14TSB_ATC_IR: Use of AMF and PGPR in soil-less substrate strawberry production to increase resource use efficiency and fruit quality

Lead Research Organisation: East Malling Research
Department Name: Science

Abstract

This proposal focuses on increasing the yield and ensuring fruit supply from strawberry production. To avoid soil borne diseases, nearly 40% of strawberry production (ca. £90M in values) is grown in soil-less substrate under protection where nutrients and water are better controlled according to the crop requirement. This proposal addresses the efficient use of such resources, the management of which is recognised as one key driver in the delivery of sustainable intensive agriculture. Recent evidence suggests that under a substrate production system with standard fertigation, arbuscular mycorrhizal fungi (AMF) can increase strawberry yield. The present proposal investigates whether application of AMF and PGPR (plant growth promoting rhizobacteria) products in commercial substrates will result in increased resource use efficiency, fruit quality, and tolerance to powdery mildew over different combinations of cultivars.

Technical Summary

This proposal focuses on increasing the yield and ensuring fruit supply from substrate strawberry production. To avoid soil borne diseases, nearly 40% of strawberry production is grown in soil-less substrate under protection where nutrient and water are better controlled according to the crop requirement.

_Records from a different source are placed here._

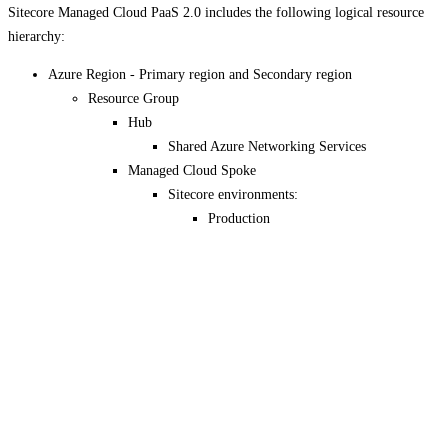
Sitecore Managed Cloud PaaS 2.0 includes the following logical resource
hierarchy:
Azure Region - Primary region and Secondary region
Resource Group
Hub
Shared Azure Networking Services
Managed Cloud Spoke
Sitecore environments:
Production
Disaster Recovery
Non-production *
Pre-production*
QA*
Test*
Dev*
* Depending on details of contract.
If you have suggestions for improving this article,
let us know!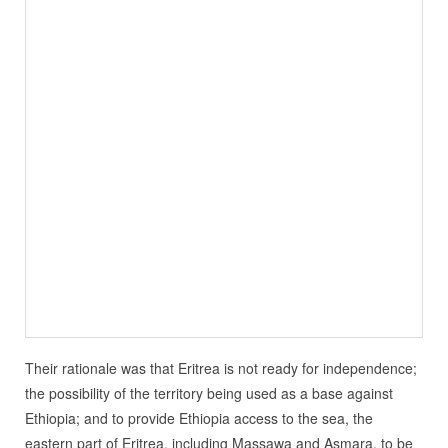
Their rationale was that Eritrea is not ready for independence;
the possibility of the territory being used as a base against
Ethiopia; and to provide Ethiopia access to the sea, the
eastern part of Eritrea, including Massawa and Asmara, to be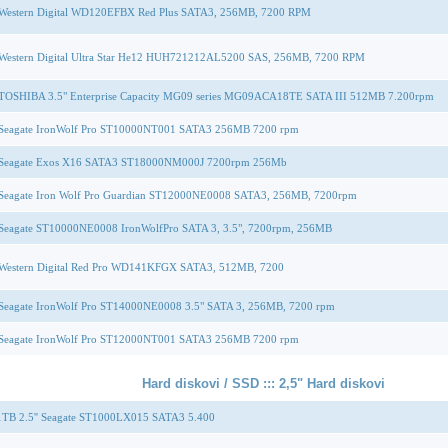
Western Digital WD120EFBX Red Plus SATA3, 256MB, 7200 RPM
Western Digital Ultra Star He12 HUH721212AL5200 SAS, 256MB, 7200 RPM
TOSHIBA 3.5" Enterprise Capacity MG09 series MG09ACA18TE SATA III 512MB 7.200rpm
Seagate IronWolf Pro ST10000NT001 SATA3 256MB 7200 rpm
Seagate Exos X16 SATA3 ST18000NM000J 7200rpm 256Mb
Seagate Iron Wolf Pro Guardian ST12000NE0008 SATA3, 256MB, 7200rpm
Seagate ST10000NE0008 IronWolfPro SATA 3, 3.5", 7200rpm, 256MB
Western Digital Red Pro WD141KFGX SATA3, 512MB, 7200
Seagate IronWolf Pro ST14000NE0008 3.5" SATA 3, 256MB, 7200 rpm
Seagate IronWolf Pro ST12000NT001 SATA3 256MB 7200 rpm
Hard diskovi / SSD ::: 2,5" Hard diskovi
TB 2.5'' Seagate ST1000LX015 SATA3 5.400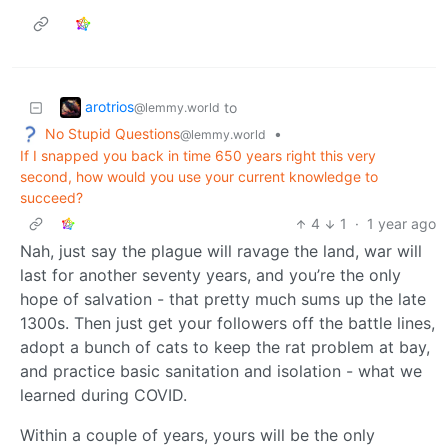
arotrios
to
@lemmy.world
No Stupid Questions
•
@lemmy.world
If I snapped you back in time 650 years right this very
second, how would you use your current knowledge to
succeed?
4
1
·
1 year ago
Nah, just say the plague will ravage the land, war will
last for another seventy years, and you’re the only
hope of salvation - that pretty much sums up the late
1300s. Then just get your followers off the battle lines,
adopt a bunch of cats to keep the rat problem at bay,
and practice basic sanitation and isolation - what we
learned during COVID.
Within a couple of years, yours will be the only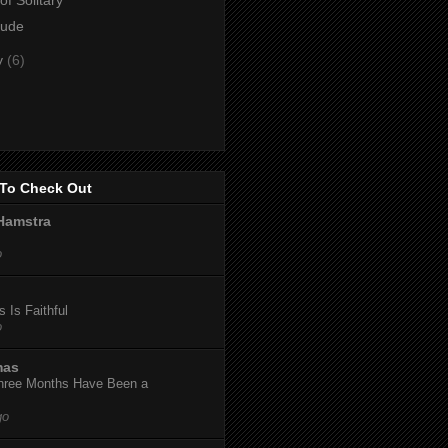
lude
y
(6)
To Check Out
Hamstra
o
 Is Faithful
o
mas
hree Months Have Been a
go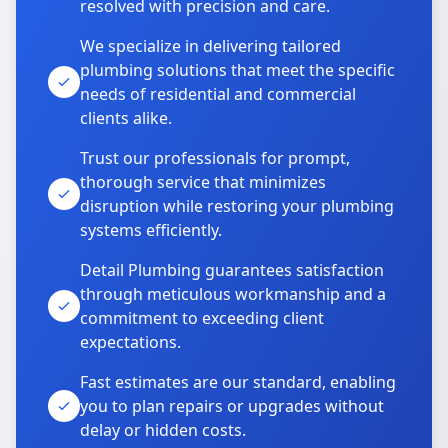
resolved with precision and care.
We specialize in delivering tailored
plumbing solutions that meet the specific
needs of residential and commercial
clients alike.
Trust our professionals for prompt,
thorough service that minimizes
disruption while restoring your plumbing
systems efficiently.
Detail Plumbing guarantees satisfaction
through meticulous workmanship and a
commitment to exceeding client
expectations.
Fast estimates are our standard, enabling
you to plan repairs or upgrades without
delay or hidden costs.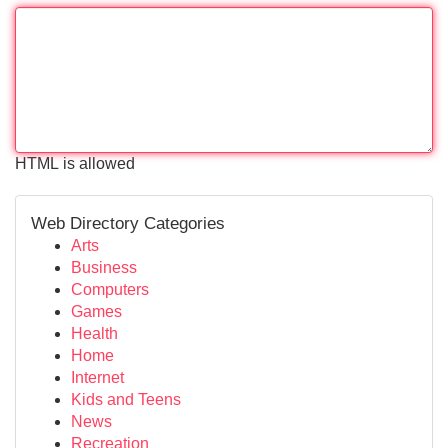
HTML is allowed
Web Directory Categories
Arts
Business
Computers
Games
Health
Home
Internet
Kids and Teens
News
Recreation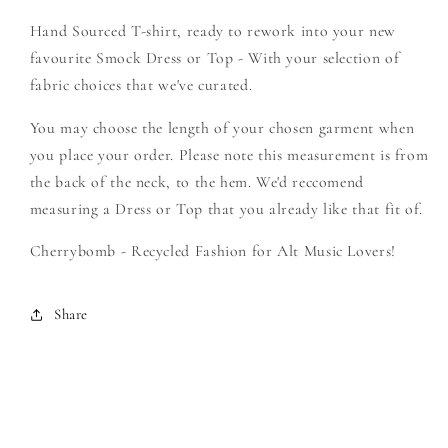
Create
Create
Hand Sourced T-shirt, ready to rework into your new
Your
Your
Own
Own
favourite Smock Dress or Top - With your selection of
Smock
Smock
fabric choices that we've curated.
You may choose the length of your chosen garment when
you place your order. Please note this measurement is from
the back of the neck, to the hem. We'd reccomend
measuring a Dress or Top that you already like that fit of.
Cherrybomb - Recycled Fashion for Alt Music Lovers!
Share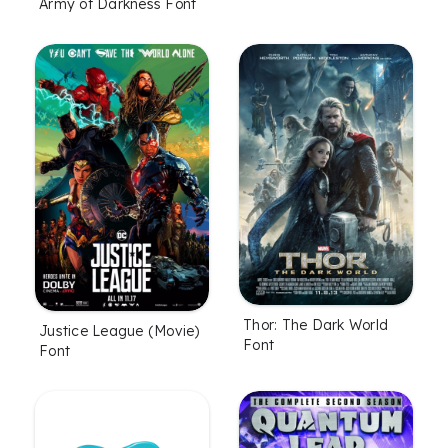
Army of Darkness Font
Thor: The Dark World
Justice League (Movie)
Font
Font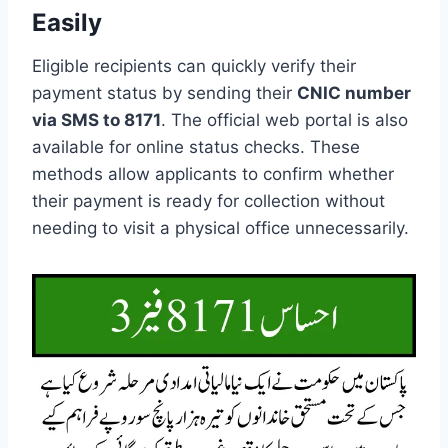
Easily
Eligible recipients can quickly verify their
payment status by sending their
CNIC number
via SMS to 8171
. The official web portal is also
available for online status checks. These
methods allow applicants to confirm whether
their payment is ready for collection without
needing to visit a physical office unnecessarily.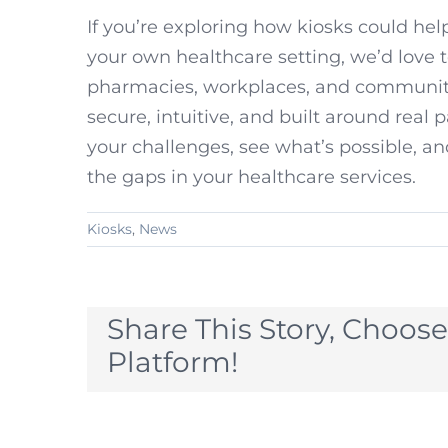
If you’re exploring how kiosks could help
your own healthcare setting, we’d love 
pharmacies, workplaces, and community 
secure, intuitive, and built around real 
your challenges, see what’s possible, an
the gaps in your healthcare services.
Kiosks
,
News
Share This Story, Choose
Platform!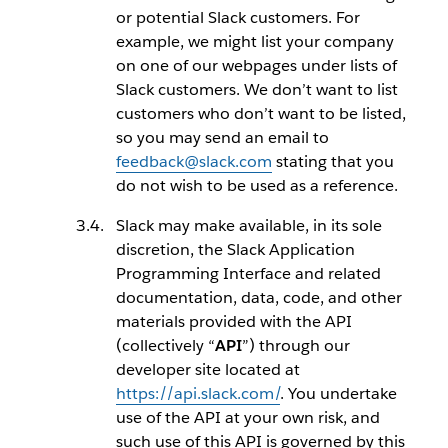
or potential Slack customers. For
example, we might list your company
on one of our webpages under lists of
Slack customers. We don’t want to list
customers who don’t want to be listed,
so you may send an email to
feedback@slack.com
stating that you
do not wish to be used as a reference.
Slack may make available, in its sole
discretion, the Slack Application
Programming Interface and related
documentation, data, code, and other
materials provided with the API
(collectively “
API
”) through our
developer site located at
https://api.slack.com/
. You undertake
use of the API at your own risk, and
such use of this API is governed by this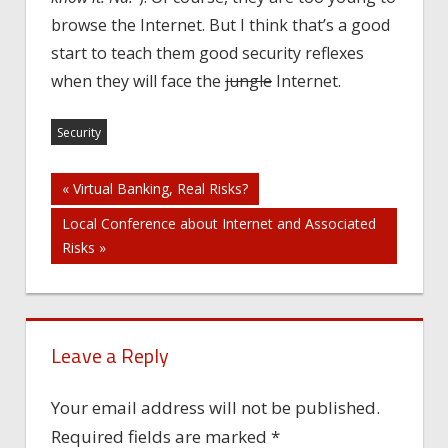
browse the Internet. But I think that’s a good
start to teach them good security reflexes
when they will face the
jungle
Internet.
Security
Post
« Virtual Banking, Real Risks?
Local Conference about Internet and Associated
navigation
Risks »
Leave a Reply
Your email address will not be published.
Required fields are marked
*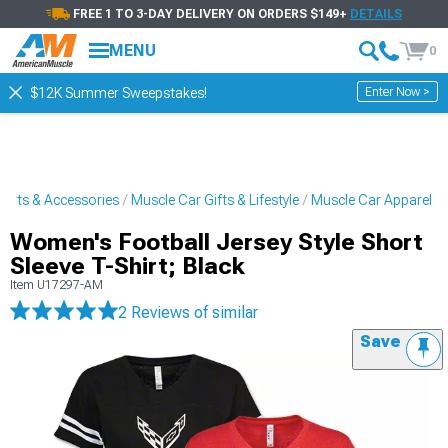
FREE 1 TO 3-DAY DELIVERY ON ORDERS $149+
DETAILS
MENU
0
Enter Now >
$12K Summer Sweepstakes!
Parts & Accessories
Muscle Car Gifts & Lifestyle
Muscle Car Apparel
Women's Football Jersey Style Short
Sleeve T-Shirt; Black
Item
U17297-AM
2 Reviews
of similar
Save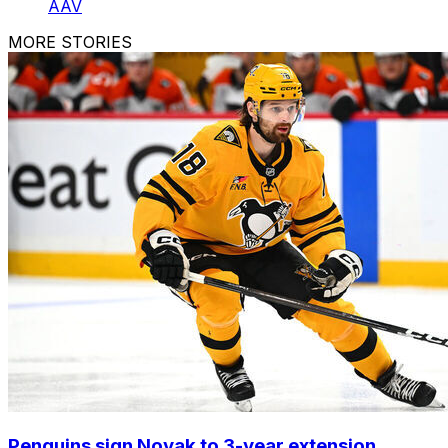
AAV
MORE STORIES
Penguins sign Novak to 3-year extension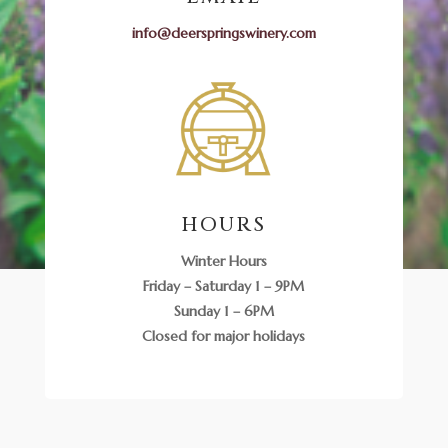
info@deerspringswinery.com
HOURS
Winter Hours
Friday – Saturday 1 – 9PM
Sunday 1 – 6PM
Closed for major holidays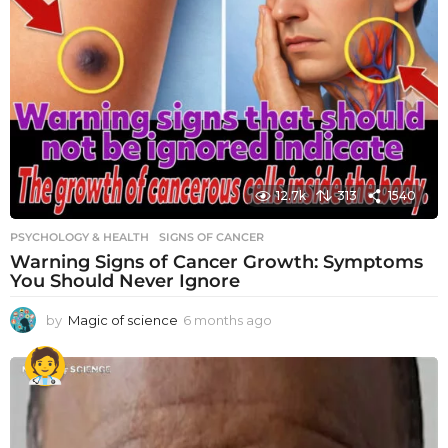
12.7k
313
1540
PSYCHOLOGY & HEALTH
SIGNS OF CANCER
Warning Signs of Cancer Growth: Symptoms
You Should Never Ignore
by
Magic of science
6 months ago
6
m
o
n
t
h
s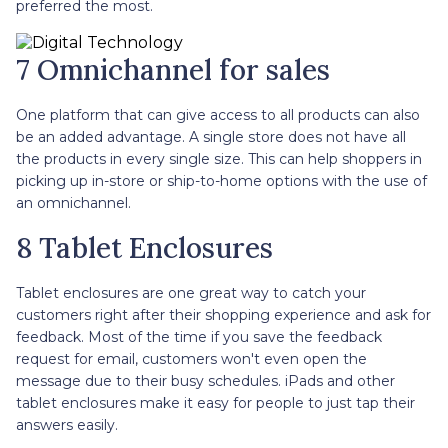
preferred the most.
7 Omnichannel for sales
One platform that can give access to all products can also
be an added advantage. A single store does not have all
the products in every single size. This can help shoppers in
picking up in-store or ship-to-home options with the use of
an omnichannel.
8 Tablet Enclosures
Tablet enclosures are one great way to catch your
customers right after their shopping experience and ask for
feedback. Most of the time if you save the feedback
request for email, customers won't even open the
message due to their busy schedules. iPads and other
tablet enclosures make it easy for people to just tap their
answers easily.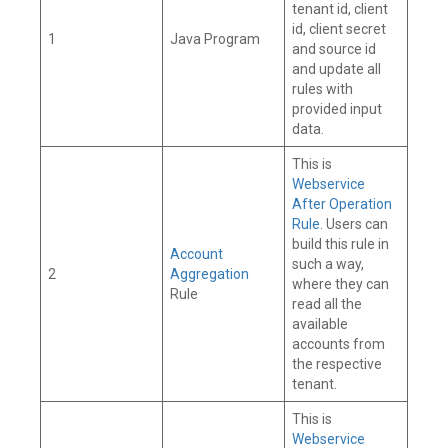
tenant id, client
id, client secret
1
Java Program
and source id
and update all
rules with
provided input
data.
This is
Webservice
After Operation
Rule
. Users can
build this rule in
Account
such a way,
2
Aggregation
where they can
Rule
read all the
available
accounts from
the respective
tenant.
This is
Webservice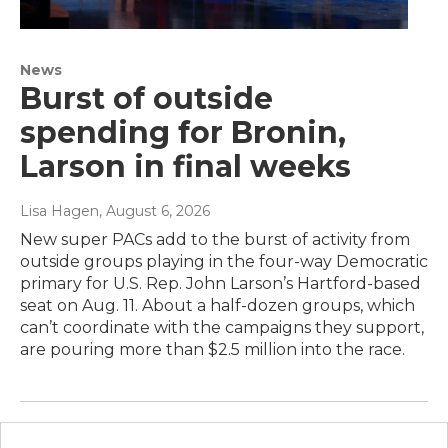
News
Burst of outside
spending for Bronin,
Larson in final weeks
Lisa Hagen
, August 6, 2026
New super PACs add to the burst of activity from
outside groups playing in the four-way Democratic
primary for U.S. Rep. John Larson’s Hartford-based
seat on Aug. 11. About a half-dozen groups, which
can’t coordinate with the campaigns they support,
are pouring more than $2.5 million into the race.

Past research on AMF and PGPR has focused on their ecological function in soil. However, application of arbuscular mycorrhizal fungi (AMF) and plant growth promoting rhizobacteria (PGPR) products directly into soil is open to debate because there are already resident AMF and PGPR populations present. The positive effect of AMF is usually explained in terms of increased nutrient (particularly P) and water uptake. However, recent unpublished data at East Malling Research suggested AMF can improve strawberry yield in coir substrate under conditions where its perceived role in nutrient and water uptake is not likely to explain their effect. If the positive effect on fruit yield and quality is confirmed on a range of strawberry cultivars and substrate types, AMF and PGPR products may be considered as an essential part of substrate production where their application is easier than under field cropping systems.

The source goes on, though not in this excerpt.